I think you have a misunderstanding of how disk IO happens. The CPU core sends a...

dapperdrake · 2025-10-24T00:58:59 1761267539

(Not the person you are replying to.)

There is nothing in the sense of Python async or JS async that the OS thread or OS process in question could usefully do on the CPU until the memory is paged into physical RAM. DMA or no DMA.

The OS process scheduler can run another process or thread. But your program instance will have to wait. That’s the point. It doesn’t matter whether waiting is handled by a busy loop a.k.a. polling or by a second interrupt that wakes the OS thread up again.

That is why Linux calls it uninterruptible sleep.

EDIT: io_uring would of course change your thread from blocking syscalls to non-blocking syscalls. Page faults are not a syscall, as GP pointed out. They are, however, a context-switch to an OS interrupt handler. That is why you have an OS. It provides the software drivers for your CPU, MMU, and disks/storage. Here this is the interrupt handler for a page fault.

bcrl · 2025-10-24T01:11:48 1761268308

What everyone forgets is just how expensive context switches are on modern x86 CPUs. Those 512 bit vector registers fill up a lot of cache lines. That's why async tends to win over processes / threads for many workloads.

hyghjiyhu · 2025-10-24T12:26:36 1761308796

(I am the person you are replying to)

It could work like this. "Hey OS I would like to process these pages* are they good to go? If not could you fetch and lock them for me" and then if they are ready you process them knowing it won't fault, and if they are not you do something else and try again later.

It's a sort of hybrid of the mmap and fread paradigms in that there are both explicit read requests but the kernel can also get you data on its own initiative if there are spare resources for it.

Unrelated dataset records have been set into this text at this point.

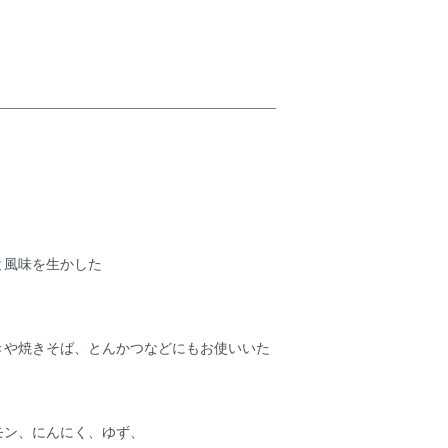
と風味を生かした
きや焼きそば、とんかつなどにもお使いいた
モン、にんにく、ゆず、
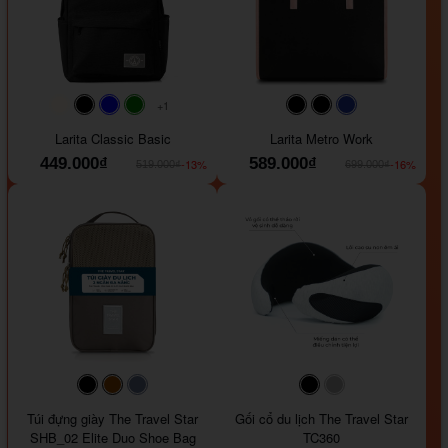
+1
#faf0e6
#000000
#0000FF
#008000
#000000
#000000
#1e35a5
Larita Classic Basic
Larita Metro Work
449.000₫
589.000₫
-13%
-16%
519.000₫
699.000₫
#000000
#964B00
#647290
#000000
#a9a9a9
Túi đựng giày The Travel Star
Gối cổ du lịch The Travel Star
SHB_02 Elite Duo Shoe Bag
TC360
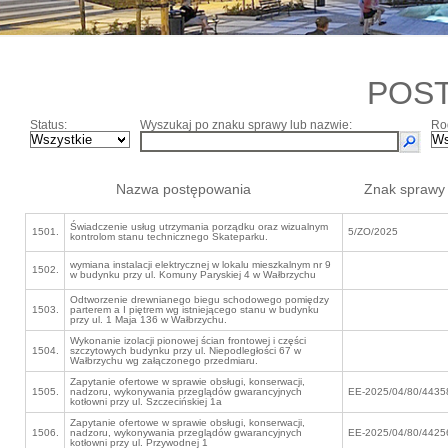
POS
Status:
Wyszukaj po znaku sprawy lub nazwie:
Ro
Nazwa postępowania
Znak sprawy
Świadczenie usług utrzymania porządku oraz wizualnym
1501.
5/ZO/2025
kontrolom stanu technicznego Skateparku.
wymiana instalacji elektrycznej w lokalu mieszkalnym nr 9
1502.
w budynku przy ul. Komuny Paryskiej 4 w Wałbrzychu
Odtworzenie drewnianego biegu schodowego pomiędzy
1503.
parterem a I piętrem wg istniejącego stanu w budynku
przy ul. 1 Maja 136 w Wałbrzychu.
Wykonanie izolacji pionowej ścian frontowej i części
1504.
szczytowych budynku przy ul. Niepodległości 67 w
Wałbrzychu wg załączonego przedmiaru.
Zapytanie ofertowe w sprawie obsługi, konserwacji,
1505.
nadzoru, wykonywania przeglądów gwarancyjnych
EE-2025/04/80/4435
kotłowni przy ul. Szczecińskiej 1a
Zapytanie ofertowe w sprawie obsługi, konserwacji,
1506.
nadzoru, wykonywania przeglądów gwarancyjnych
EE-2025/04/80/4425
kotłowni przy ul. Przywodnej 1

* to amortize syscall overhead.

avianlyric · 2025-10-24T23:43:08 1761349388

What advantages does that provide over using more OS threads. Ultimately this model is based on the idea that we want our programming runtimes to become increasingly responsible for low level scheduling concerns that have traditionally been handled by the OS scheduler.

I can broadly understand why there may be a desire to go down that path. But I’m not convinced that it would produce meaningful better performance than the current abstractions. Especially if you take a step back as ask the question: is mmap is the right tool to be using in these situations, rather using other tools like io_uring?

To be clear I don’t know the answer to this question. But the complexity of the solutions being suggested to potentially improve the mmap API really make me question if they’re capable of producing meaningful improvements.

lmz · 2025-10-24T01:17:25 1761268645

It's hard to say on one hand "I use mmap because I don't want fancy APis for every read" and on the other "I want to do something useful on page fault" because you don't want to make every memory read a possible interruption point.

ori_b · 2025-10-24T00:59:29 1761267569

I think you have a misunderstanding of how the OS is signaled about disk I/O being necessary. Most of the post above was discussing that aspect of it, before the OS even sends the command to the disk.